Bazı daire başkanlarının lakaytlığının, birim müdürlerinin kafasına göre takıldığının farkındasınız.
Okumuş kadınsınız o nedenle kibarlığınızdan "Çalışmayan personele tutanak tutacak daire başkanı-müdür ortalıkta yok" demiyorsunuz da "Tutanak tutmaktan imtina ediliyor" diyorsunuz.
Anladım ben sizi
MUSA GÜL DURMUYOR!
Günlerdir işe gitmeden Muratpaşa Belediyesinden maaş alan CHP eski Gençlik kolları Başkanı Musa Gül'ü konuşuyor kamuoyu.
Allah doğarken ona 'Gül' dedi herhalde. Zira Muratpaşa Belediyesinde daha fazla çalışmadan maaş alamayacağını fark edince oradan sıvışmış. Hemen ardından Konyaaltı Belediyesinde işe başlamış arkadaş. Hiç sorgusuz, sualsiz işe nasıl başlıyor anlamıyorum.

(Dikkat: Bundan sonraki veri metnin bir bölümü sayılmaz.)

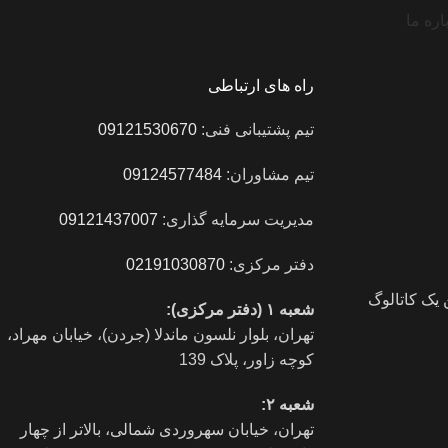
اره ما
راه های ارتباطی
تیم پشتیبانی فنی:
09121530670
تیم مشاوران:
09124577484
مدیریت سرمایه گذاری:
09121437007
دفتر مرکزی:
02191030870
یک کاتالوگ
شعبه ۱ (دفتر مرکزی):
تهران، بلوار نلسون ماندلا (جردن)، خیابان مهراد،
کوچه زاور، پلاک 139
شعبه ۲:
تهران، خيابان سهروردی شمالی، بالاتر از چهار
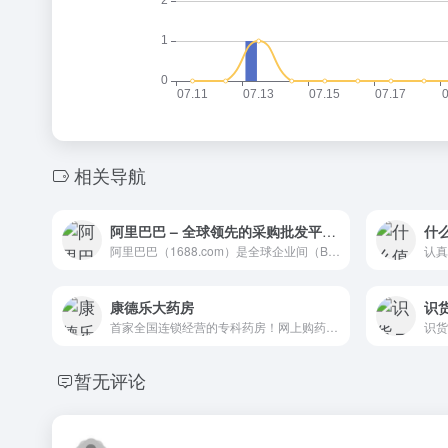
相关导航
阿里巴巴 – 全球领先的采购批发平台、批发网！
什
阿里巴巴（1688.com）是全球企业间（B2B）电子商务的著名品牌，为数千万网商提供海量商机信息和便捷安全的在线交易市场，也是商人们以商会友、真实互动的社区平台。目前1688.com已覆盖原材料、工业品、服装服饰、家居百货、小商品等12个行业大类，提供从原料--生产--加工--现货等一系列的供应产品和服务
认真
康德乐大药房
识
首家全国连锁经营的专科药房！网上购药平台
暂无评论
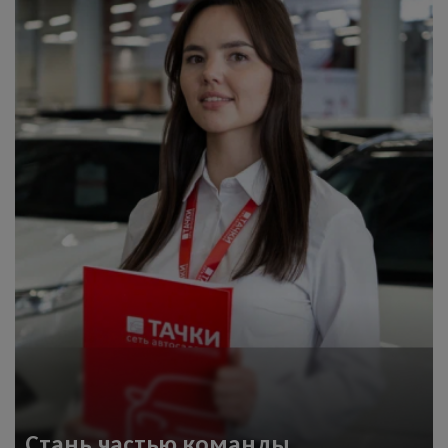
Стань частью команды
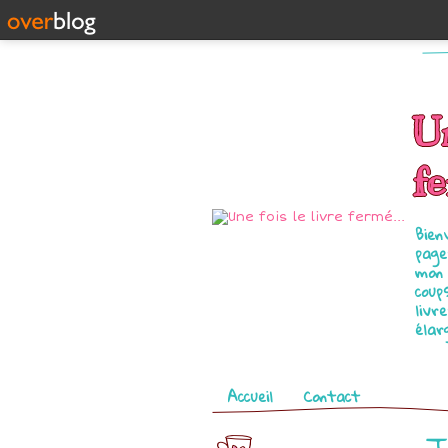
Un
fe
Bien
page
mon 
coup
livr
élar
Pages
Accueil
Contact
T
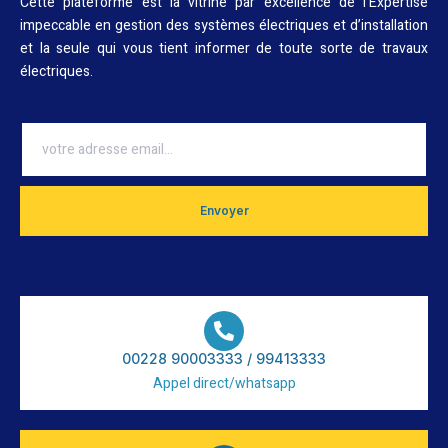
Cette plateforme est la vitrine par excellence de l’Expertise
impeccable en gestion des systèmes électriques et d’installation
et la seule qui vous tient informer de toute sorte de travaux
électriques.
Envoyer
00228 90003333 / 99413333
Appel direct/whatsapp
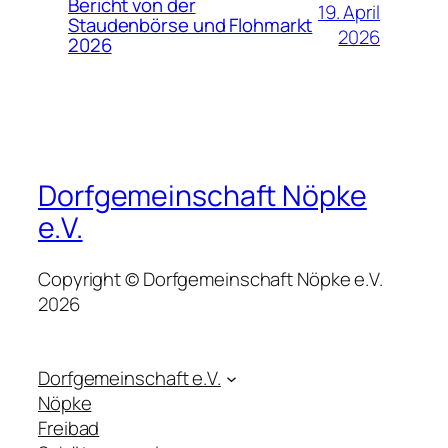
Bericht von der
19. April
Staudenbörse und Flohmarkt
2026
2026
Dorfgemeinschaft Nöpke
e.V.
Copyright © Dorfgemeinschaft Nöpke e.V.
2026
Dorfgemeinschaft e.V.
Nöpke
Freibad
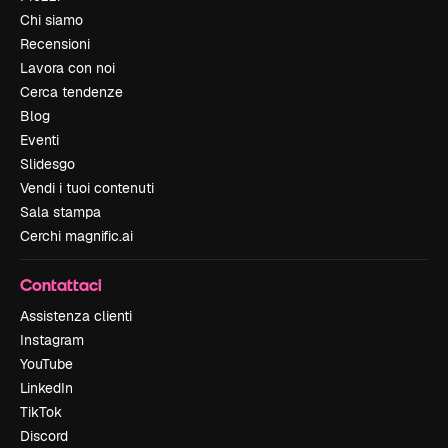
Chi siamo
Recensioni
Lavora con noi
Cerca tendenze
Blog
Eventi
Slidesgo
Vendi i tuoi contenuti
Sala stampa
Cerchi magnific.ai
Contattaci
Assistenza clienti
Instagram
YouTube
LinkedIn
TikTok
Discord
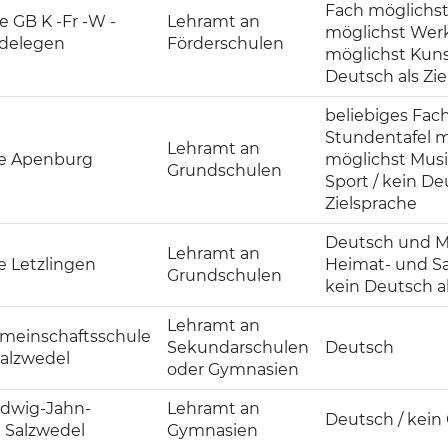
Fach möglichst
e GB K -Fr -W -
Lehramt an
möglichst Wer
delegen
Förderschulen
möglichst Kuns
Deutsch als Zie
beliebiges Fac
Stundentafel m
Lehramt an
e Apenburg
möglichst Musi
Grundschulen
Sport / kein De
Zielsprache
Deutsch und M
Lehramt an
 Letzlingen
Heimat- und Sa
Grundschulen
kein Deutsch al
Lehramt an
meinschaftsschule
Sekundarschulen
Deutsch
alzwedel
oder Gymnasien
udwig-Jahn-
Lehramt an
Deutsch / kein
Salzwedel
Gymnasien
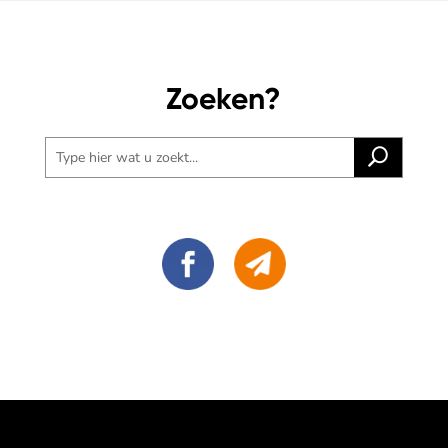
Zoeken?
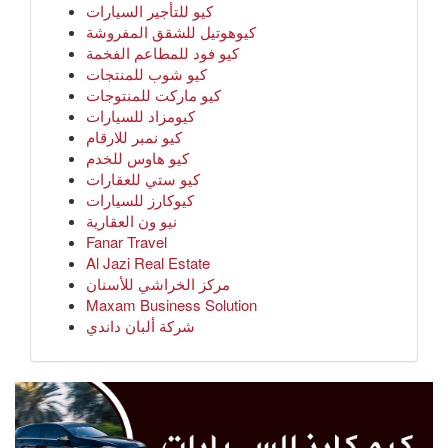
كيو للتأجير السيارات
كيوهوتيل للشقق المفروشة
كيو فود للمطاعم الفخمة
كيو شوب للمنتجات
كيو ماركت للمنتوجات
كيومزاد للسيارات
كيو نمبر للارقام
كيو هاوس للخدم
كيو ستي للعقارات
كيوكارز للسيارات
نيو ون العقارية
Fanar Travel
Al Jazi Real Estate
مركز الخراشي للأسنان
Maxam Business Solution
شركة ألبان داندي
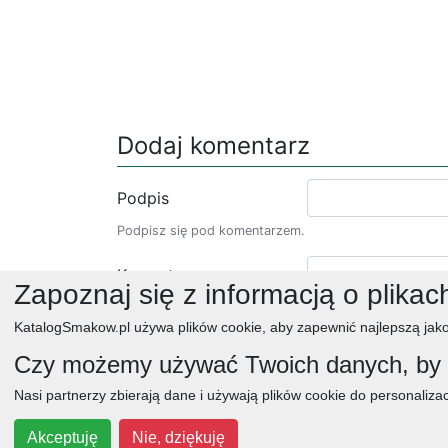
Dodaj komentarz
Podpis
Podpisz się pod komentarzem.
Komentarz
Zapoznaj się z informacją o plikac
KatalogSmakow.pl używa plików cookie, aby zapewnić najlepszą jako
Czy możemy używać Twoich danych, by w
Nasi partnerzy zbierają dane i używają plików cookie do personalizac
obiad
ciasta
przepisy
desery
zupy
deser
Akceptuję
Nie, dziękuję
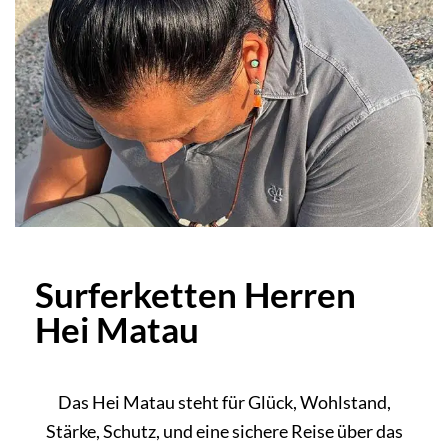
Surferketten Herren
Hei Matau
Das Hei Matau steht für Glück, Wohlstand,
Stärke, Schutz, und eine sichere Reise über das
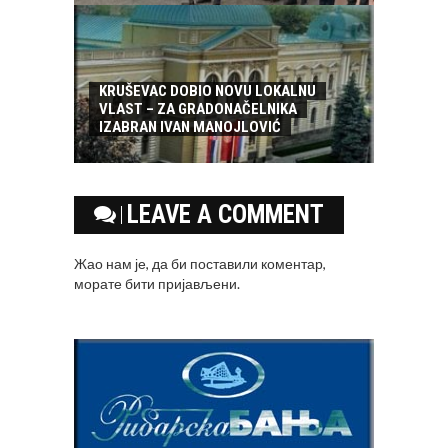
KRUŠEVAC DOBIO NOVU LOKALNU
VLAST – ZA GRADONAČELNIKA
IZABRAN IVAN MANOJLOVIĆ
LEAVE A COMMENT
Жао нам је, да би поставили коментар,
морате
бити пријављени
.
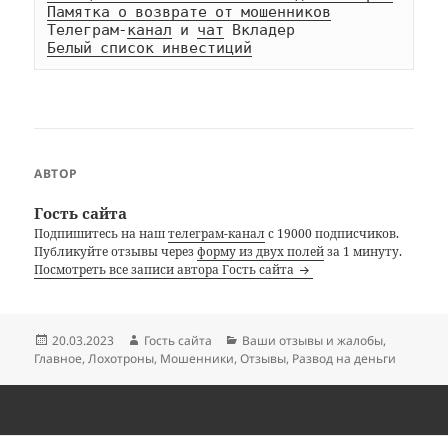
Памятка о возврате от мошенников
Телеграм-
канал
 и 
чат
Белый список инвестиций
АВТОР
Гость сайта
Подпишитесь на наш
телеграм-канал
с 19000 подписчиков.
Публикуйте отзывы через
форму из двух полей
за 1 минуту.
Посмотреть все записи автора Гость сайта
Опубликовано
Автор
Рубрики
20.03.2023
Гость сайта
Ваши отзывы и жалобы
,
Главное
,
Лохотроны
,
Мошенники
,
Отзывы
,
Развод на деньги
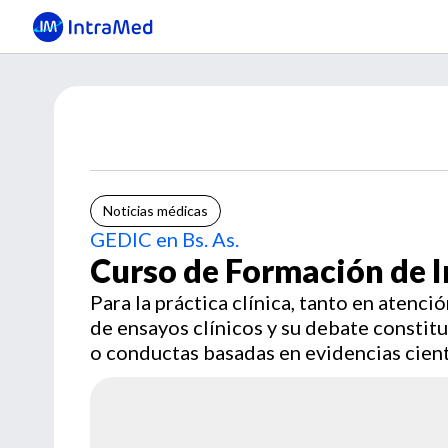
Noticias médicas
GEDIC en Bs. As.
Curso de Formación de I
Para la práctica clínica, tanto en atenci
de ensayos clínicos y su debate constit
o conductas basadas en evidencias cient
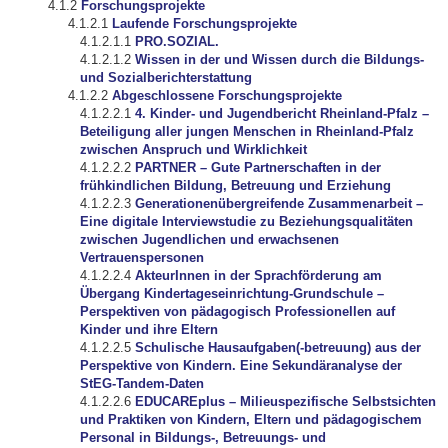
Forschungsprojekte
Laufende Forschungsprojekte
PRO.SOZIAL.
Wissen in der und Wissen durch die Bildungs-
und Sozialberichterstattung
Abgeschlossene Forschungsprojekte
4. Kinder- und Jugendbericht Rheinland-Pfalz –
Beteiligung aller jungen Menschen in Rheinland-Pfalz
zwischen Anspruch und Wirklichkeit
PARTNER – Gute Partnerschaften in der
frühkindlichen Bildung, Betreuung und Erziehung
Generationenübergreifende Zusammenarbeit –
Eine digitale Interviewstudie zu Beziehungsqualitäten
zwischen Jugendlichen und erwachsenen
Vertrauenspersonen
AkteurInnen in der Sprachförderung am
Übergang Kindertageseinrichtung-Grundschule –
Perspektiven von pädagogisch Professionellen auf
Kinder und ihre Eltern
Schulische Hausaufgaben(-betreuung) aus der
Perspektive von Kindern. Eine Sekundäranalyse der
StEG-Tandem-Daten
EDUCAREplus – Milieuspezifische Selbstsichten
und Praktiken von Kindern, Eltern und pädagogischem
Personal in Bildungs-, Betreuungs- und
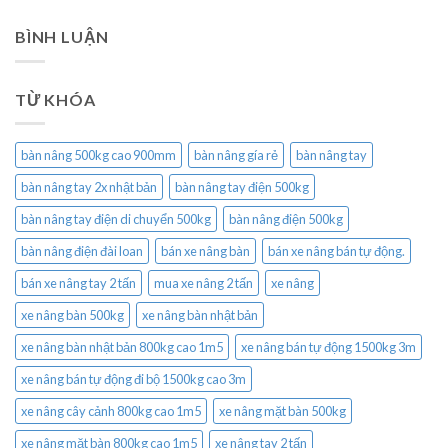
BÌNH LUẬN
TỪ KHÓA
bàn nâng 500kg cao 900mm
bàn nâng gía rẻ
bàn nâng tay
bàn nâng tay 2x nhật bản
bàn nâng tay điện 500kg
bàn nâng tay điện di chuyển 500kg
bàn nâng điện 500kg
bàn nâng điện đài loan
bán xe nâng bàn
bán xe nâng bán tự động.
bán xe nâng tay 2 tấn
mua xe nâng 2 tấn
xe nâng
xe nâng bàn 500kg
xe nâng bàn nhật bản
xe nâng bàn nhật bản 800kg cao 1m5
xe nâng bán tự động 1500kg 3m
xe nâng bán tự động đi bộ 1500kg cao 3m
xe nâng cây cảnh 800kg cao 1m5
xe nâng mặt bàn 500kg
xe nâng mặt bàn 800kg cao 1m5
xe nâng tay 2 tấn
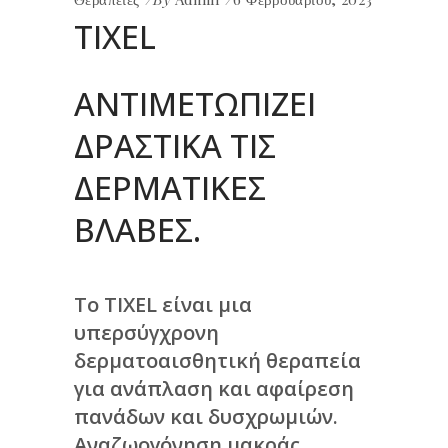
TIXEL
ΑΝΤΙΜΕΤΩΠΊΖΕΙ
ΔΡΑΣΤΙΚΆ ΤΙΣ
ΔΕΡΜΑΤΙΚΈΣ
ΒΛΆΒΕΣ.
Το TIXEL είναι μια
υπερσύγχρονη
δερματοαισθητική θεραπεία
για ανάπλαση και αφαίρεση
πανάδων και δυσχρωμιών.
Αναζωογόνηση μακράς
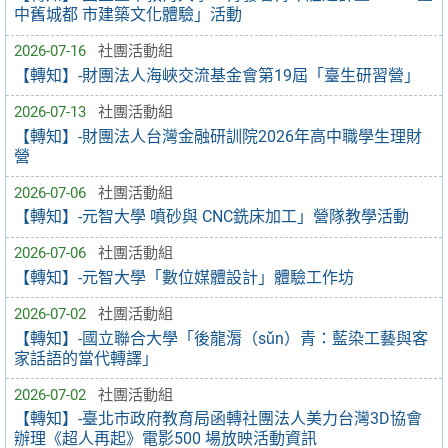
中舊城都 市建築文化體驗」活動
2026-07-16
社團活動組
【轉知】-財團法人海峽交流基金會第19屆「臺生研習營」
2026-07-13
社團活動組
【轉知】-財團法人台灣金融研訓院2026年高中職學生理財
營
2026-07-06
社團活動組
【轉知】-元智大學 噴砂與 CNC銑床加工」營隊教學活動
2026-07-06
社團活動組
【轉知】-元智大學「數位媒體設計」體驗工作坊
2026-07-02
社團活動組
【轉知】-國立聯合大學「後龍漘（sǔn）青：藍染工藝與客
家話語的當代轉譯」
2026-07-02
社團活動組
【轉知】-臺北市政府教育局函轉社團法人美力台灣3D協會
辦理《超人再起》電影500 場放映活動資訊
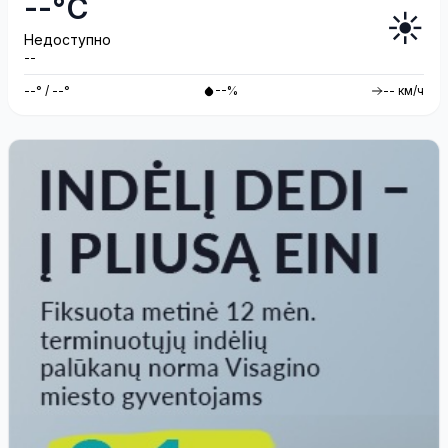
--°C
☀️
Недоступно
--
--° / --°
--%
-- км/ч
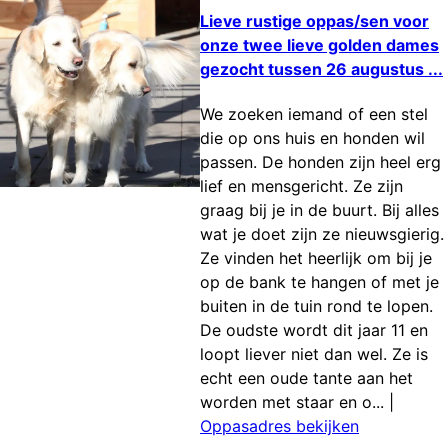
Lieve rustige oppas/sen voor
onze twee lieve golden dames
gezocht tussen 26 augustus ...
We zoeken iemand of een stel
die op ons huis en honden wil
passen. De honden zijn heel erg
lief en mensgericht. Ze zijn
graag bij je in de buurt. Bij alles
wat je doet zijn ze nieuwsgierig.
Ze vinden het heerlijk om bij je
op de bank te hangen of met je
buiten in de tuin rond te lopen.
De oudste wordt dit jaar 11 en
loopt liever niet dan wel. Ze is
echt een oude tante aan het
worden met staar en o...
|
Oppasadres bekijken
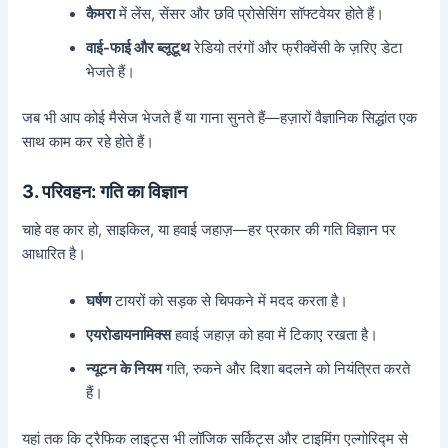
कैमरा
में लेंस, सेंसर और छवि प्रोसेसिंग सॉफ्टवेयर होते हैं।
वाई-फाई और ब्लूटूथ
रेडियो तरंगों और फ्रीक्वेंसी के ज़रिए डेटा
भेजते हैं।
जब भी आप कोई मैसेज भेजते हैं या गाना सुनते हैं—हज़ारों वैज्ञानिक सिद्धांत एक
साथ काम कर रहे होते हैं।
3. परिवहन: गति का विज्ञान
चाहे वह कार हो, साइकिल, या हवाई जहाज़—हर प्रकार की गति विज्ञान पर
आधारित है।
घर्षण
टायरों को सड़क से चिपकने में मदद करता है।
एयरोडायनामिक्स
हवाई जहाज़ को हवा में टिकाए रखता है।
न्यूटन के नियम
गति, रुकने और दिशा बदलने को नियंत्रित करते
हैं।
यहां तक कि ट्रैफिक लाइट्स भी लॉजिक सर्किट्स और टाइमिंग एल्गोरिद्म से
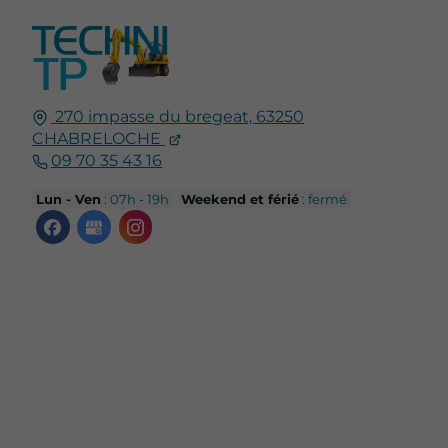
270 impasse du bregeat, 63250
CHABRELOCHE
09 70 35 43 16
Lun - Ven
: 07h - 19h
Weekend et férié
: fermé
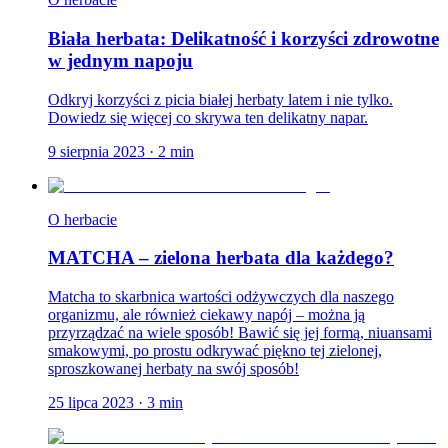
Biała herbata: Delikatność i korzyści zdrowotne
w jednym napoju
Odkryj korzyści z picia białej herbaty latem i nie tylko.
Dowiedz się więcej co skrywa ten delikatny napar.
9 sierpnia 2023
·
2
min
O herbacie
MATCHA – zielona herbata dla każdego?
Matcha to skarbnica wartości odżywczych dla naszego
organizmu, ale również ciekawy napój – można ją
przyrządzać na wiele sposób! Bawić się jej formą, niuansami
smakowymi, po prostu odkrywać piękno tej zielonej,
sproszkowanej herbaty na swój sposób!
25 lipca 2023
·
3
min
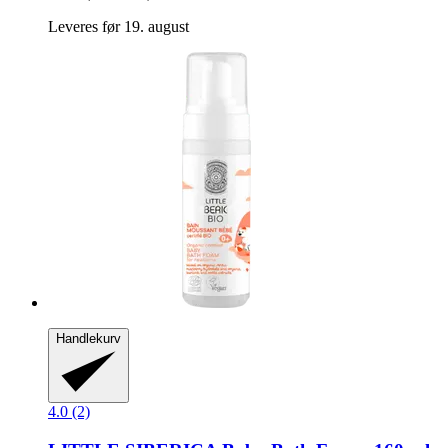
Leveres før 19. august
Handlekurv
4.0 (2)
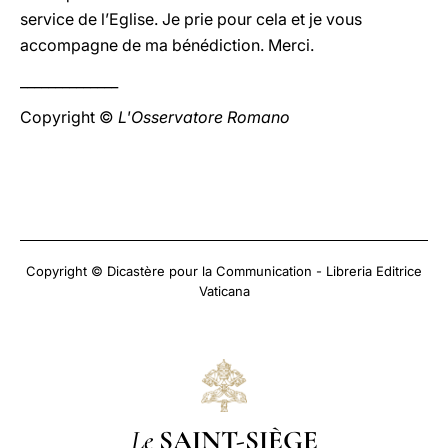
service de l’Eglise. Je prie pour cela et je vous
accompagne de ma bénédiction. Merci.
______________
Copyright ©
L'Osservatore Romano
Copyright © Dicastère pour la Communication - Libreria Editrice
Vaticana
Le
SAINT-SIÈGE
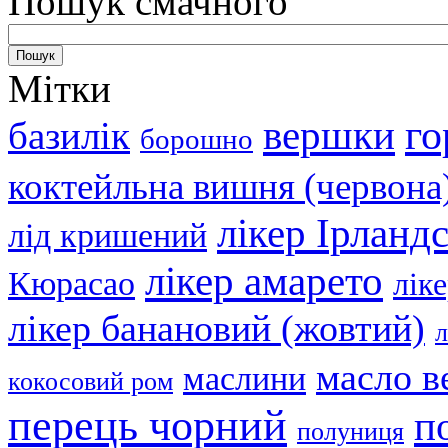
Пошук смачного
Мітки
вершки
го
базилік
борошно
коктейльна вишня (червона
лікер Ірланд
лід кришений
лікер амарето
Кюрасао
лік
лікер банановий (жовтий)
л
масло в
маслини
кокосовий ром
перець чорний
п
полуниця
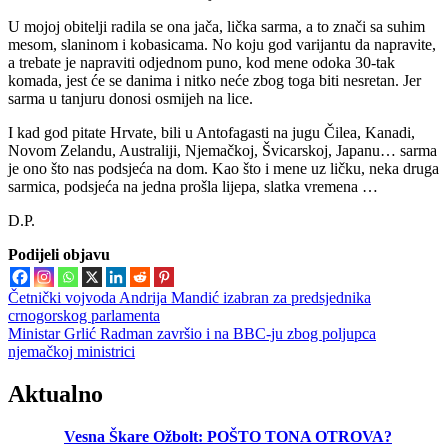
U mojoj obitelji radila se ona jača, lička sarma, a to znači sa suhim
mesom, slaninom i kobasicama. No koju god varijantu da napravite,
a trebate je napraviti odjednom puno, kod mene odoka 30-tak
komada, jest će se danima i nitko neće zbog toga biti nesretan. Jer
sarma u tanjuru donosi osmijeh na lice.
I kad god pitate Hrvate, bili u Antofagasti na jugu Čilea, Kanadi,
Novom Zelandu, Australiji, Njemačkoj, Švicarskoj, Japanu… sarma
je ono što nas podsjeća na dom. Kao što i mene uz ličku, neka druga
sarmica, podsjeća na jedna prošla lijepa, slatka vremena …
D.P.
Podijeli objavu
Navigacija
Četnički vojvoda Andrija Mandić izabran za predsjednika
crnogorskog parlamenta
objava
Ministar Grlić Radman završio i na BBC-ju zbog poljupca
njemačkoj ministrici
Aktualno
Vesna Škare Ožbolt: POŠTO TONA OTROVA?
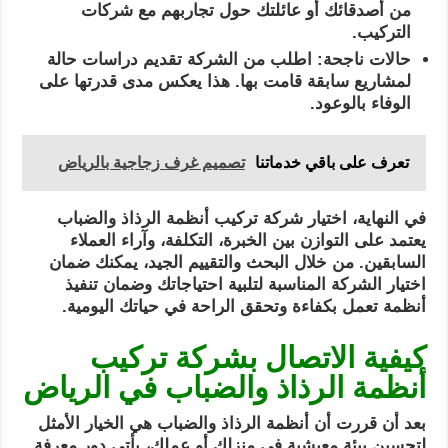
من أصدقائك أو عائلتك حول تجاربهم مع شركات
التركيب.
حالات ناجحة: اطلب من الشركة تقديم دراسات حالة
لمشاريع سابقة قامت بها. هذا يعكس مدى قدرتها على
الوفاء بالوعود.
تعرف على باقي خدماتنا
تصميم غرف زجاجية بالرياض
في النهاية، اختيار شركة تركيب أنظمة الرذاذ والضباب
يعتمد على التوازن بين الخبرة، التكلفة، وآراء العملاء
السابقين. من خلال البحث والتقييم الجيد، يمكنك ضمان
اختيار الشركة المناسبة لتلبية احتياجاتك وضمان تنفيذ
أنظمة تعمل بكفاءة وتحقق الراحة في حياتك اليومية.
كيفية الاتصال بشركة تركيب
أنظمة الرذاذ والضباب في الرياض
بعد أن قررت أن أنظمة الرذاذ والضباب هي الخيار الأمثل
لتحسين بيئة معيشية في منزلك أو عملك، يأتي دور معرفة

Musa Gül'le ilgili yazılar medyada yer almaya başladığı için elbette Konyaaltı Belediyesi işi sıkı tutmuş. Dolgun maaşını alabilmek için her gün işe gitmek zorunda kalınca bir kaç hafta önce kendi isteği ile oradan da ayrılmış.
Şimdilerde ne zaman Büyükşehir Belediyesine giderseniz, koridorlarda gezerken, bazı müdürlerin yanında çay içerken, öğle saatlerinde filan yemekhanede yemek yerken görürsünüz. Bana gelen bilgilere göre etrafına "Muhittin Başkanımla konuştum, Konyaaltı'ndan öyle ayrıldım. Büyükşehir'de işe başlayacağım" diyormuş.
Onca üniversite mezunu CHP'li gençler asgari ücretle iş bulamazken, CHP gençlik kolları eski başkanı belediye belediye dolaşıyor. Hatta adam bu belediyeyi beğenmediği zaman, bırakıyor öteki belediyeye geçiyor. Bu günlerde ABB olmaz ise belediye bitmedi ya, Döşemealtı'na geçer.
Bulunmaz hint kumaşı olduğu için CHP'li belediyeler Musa Gül'ü kendi aralarında paylaşamıyorlar.
NOT: 'At sahibine göre kişner' atasözü bizde 'dalbınır' diye kullanılır. Dalbınma yörüklerde hareket etme anlamına geliyor. Yani at sahibine göre koşar; yürür veya durabilir.